Pixel coordinate grounding data
• • • • •

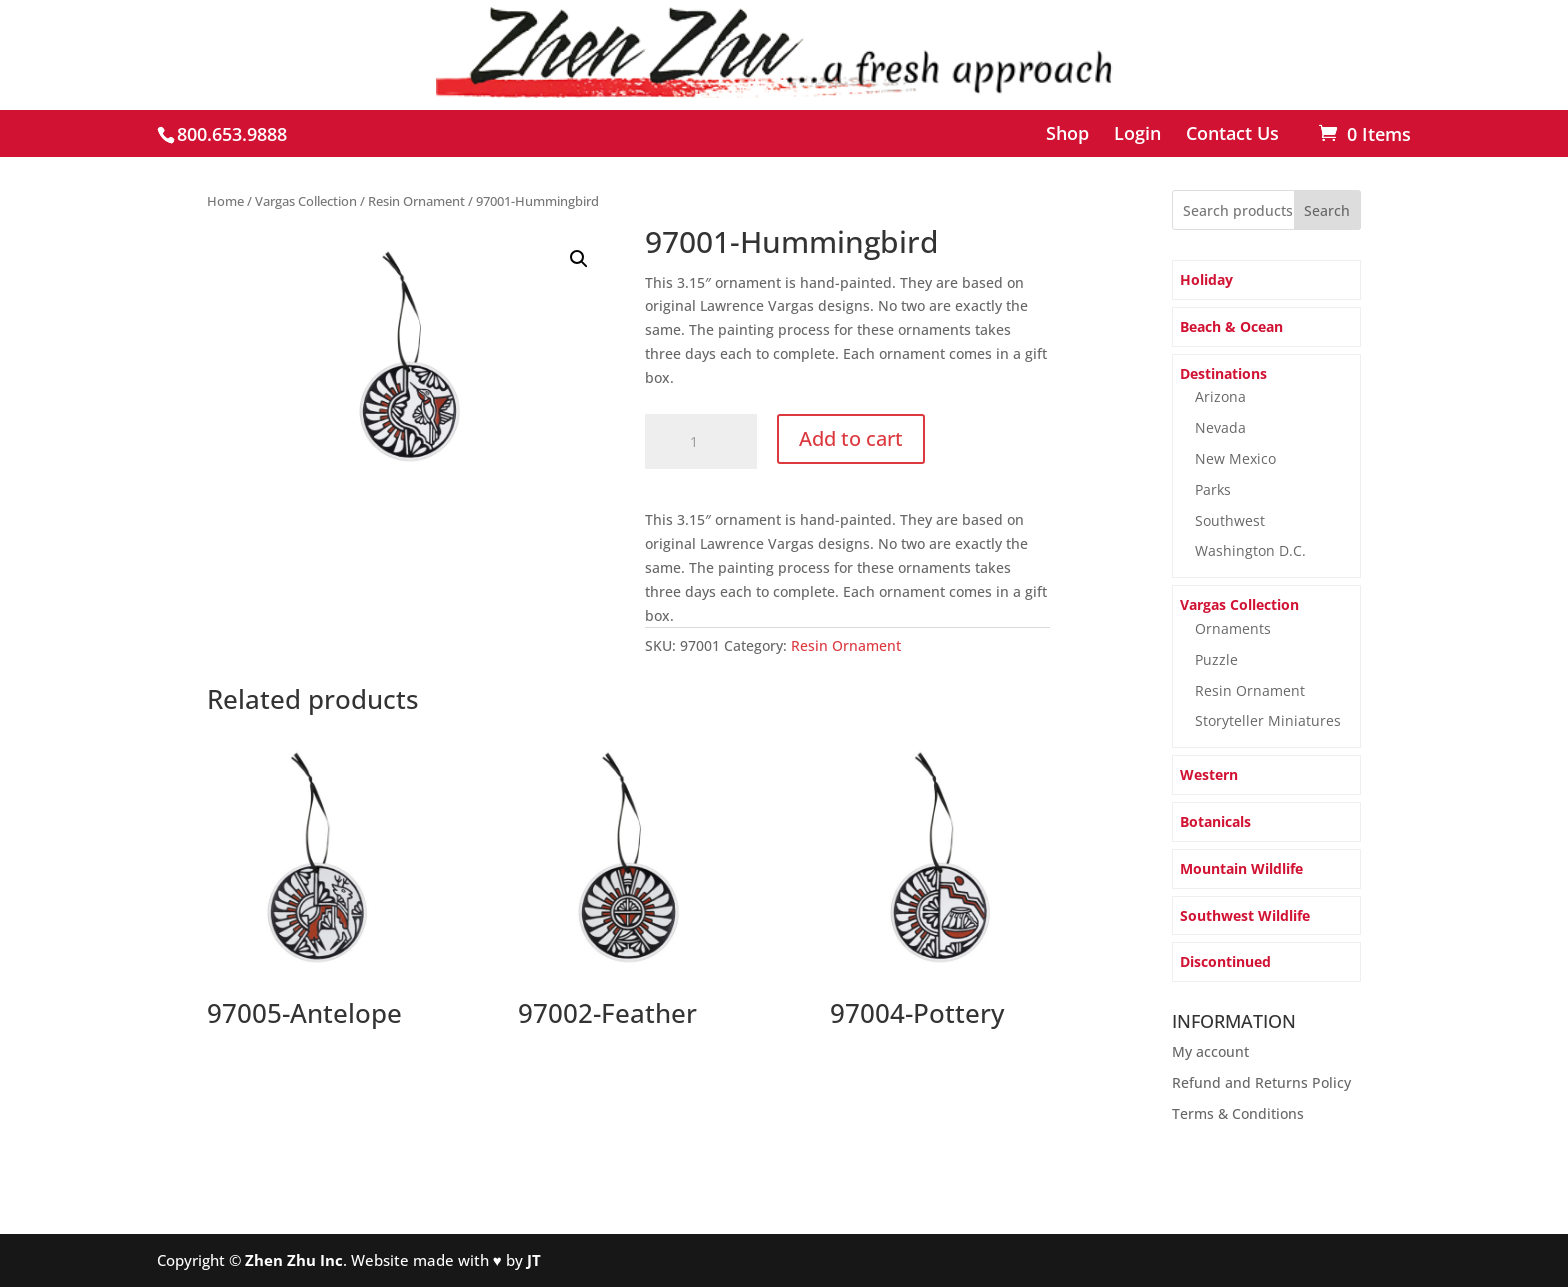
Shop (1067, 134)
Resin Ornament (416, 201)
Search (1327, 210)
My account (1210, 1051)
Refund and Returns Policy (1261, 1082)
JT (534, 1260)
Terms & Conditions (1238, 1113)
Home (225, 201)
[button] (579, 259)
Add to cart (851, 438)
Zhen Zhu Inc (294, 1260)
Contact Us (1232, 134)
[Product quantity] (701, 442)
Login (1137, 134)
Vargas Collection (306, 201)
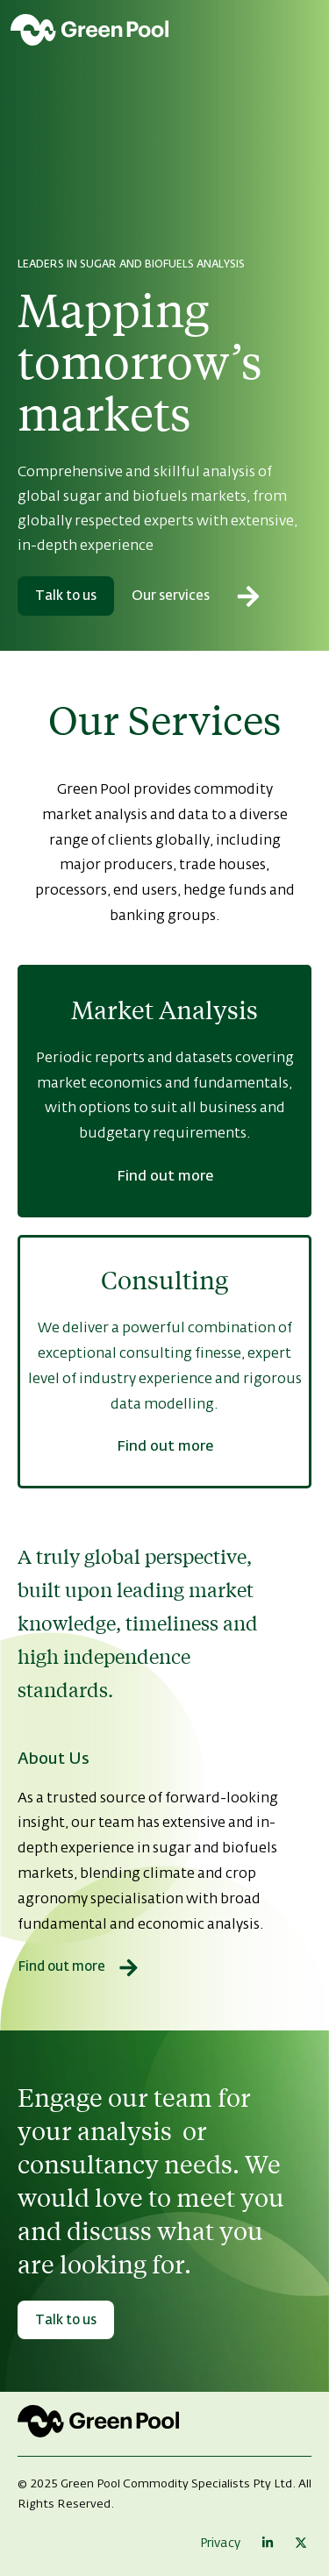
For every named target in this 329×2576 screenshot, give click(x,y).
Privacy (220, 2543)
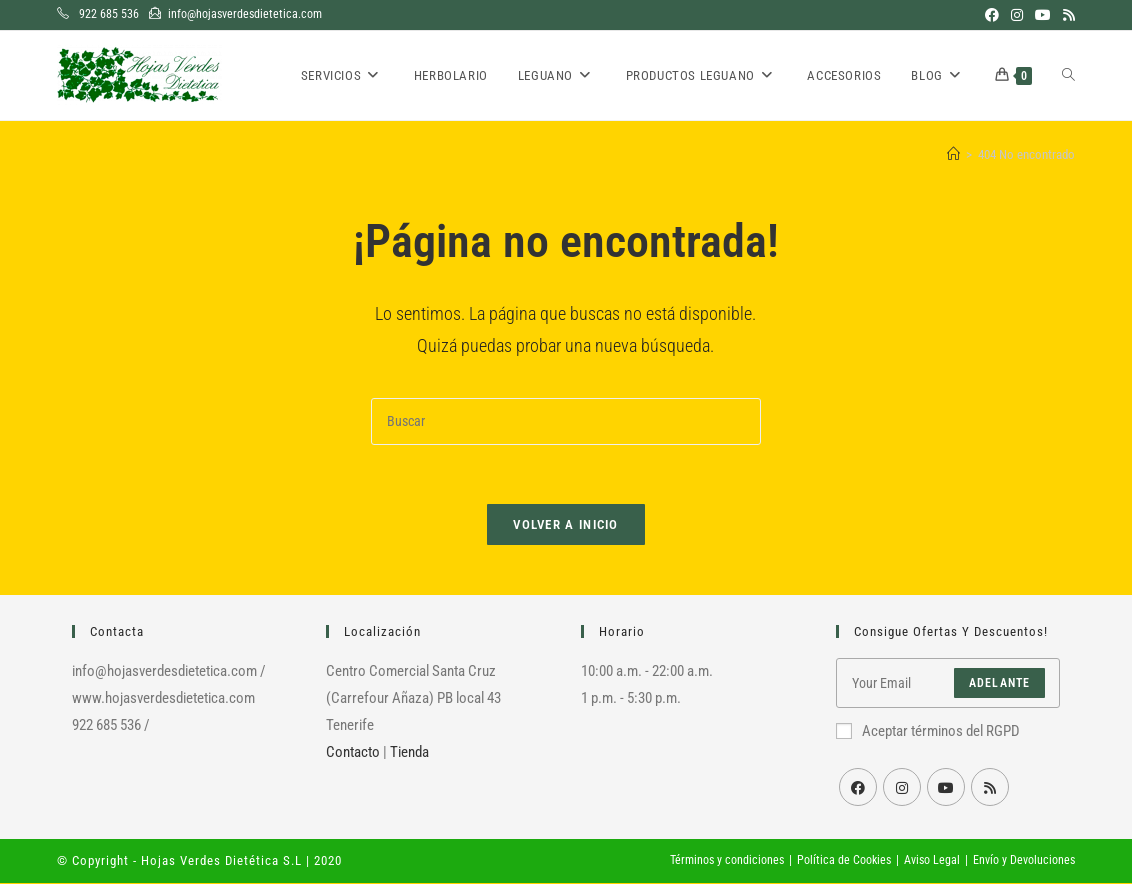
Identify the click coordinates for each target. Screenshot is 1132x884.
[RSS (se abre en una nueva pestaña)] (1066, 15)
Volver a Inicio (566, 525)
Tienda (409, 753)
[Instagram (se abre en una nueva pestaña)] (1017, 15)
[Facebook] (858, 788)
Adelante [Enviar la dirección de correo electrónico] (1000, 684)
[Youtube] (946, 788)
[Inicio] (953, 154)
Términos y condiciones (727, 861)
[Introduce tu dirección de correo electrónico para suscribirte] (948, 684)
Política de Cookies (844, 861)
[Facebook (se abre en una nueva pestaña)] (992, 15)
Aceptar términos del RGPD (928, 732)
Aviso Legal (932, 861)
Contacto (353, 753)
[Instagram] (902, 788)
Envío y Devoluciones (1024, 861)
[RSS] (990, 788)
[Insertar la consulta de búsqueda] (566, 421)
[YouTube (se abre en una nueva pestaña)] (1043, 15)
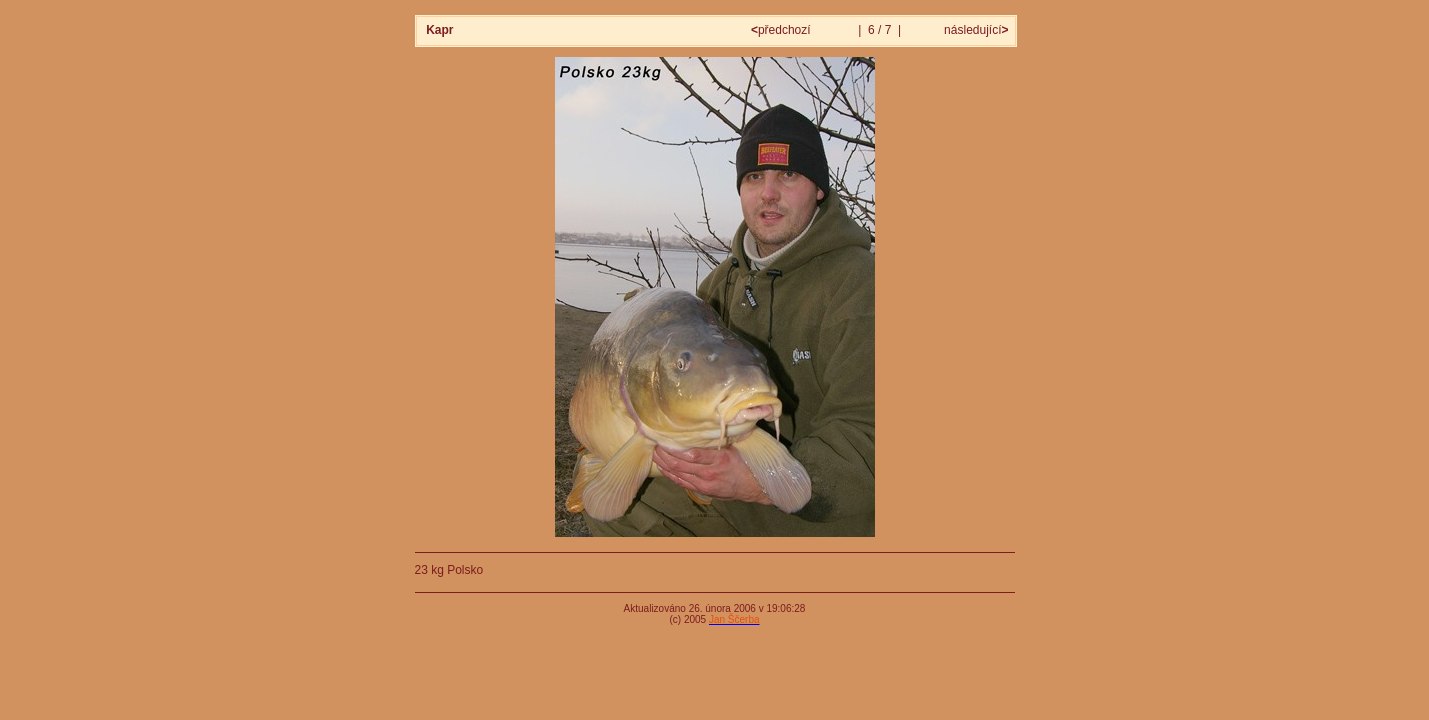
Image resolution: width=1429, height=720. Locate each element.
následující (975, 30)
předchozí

• • • • •

● **ABOUT THIS TASK**: Find the line that contains "Image resolution: width=1429, height=720.". Copy it and every line after it to the end of the records, exactly, and nothing more.

● **ANSWER**:
Image resolution: width=1429, height=720. Locate each element.
následující (975, 30)
předchozí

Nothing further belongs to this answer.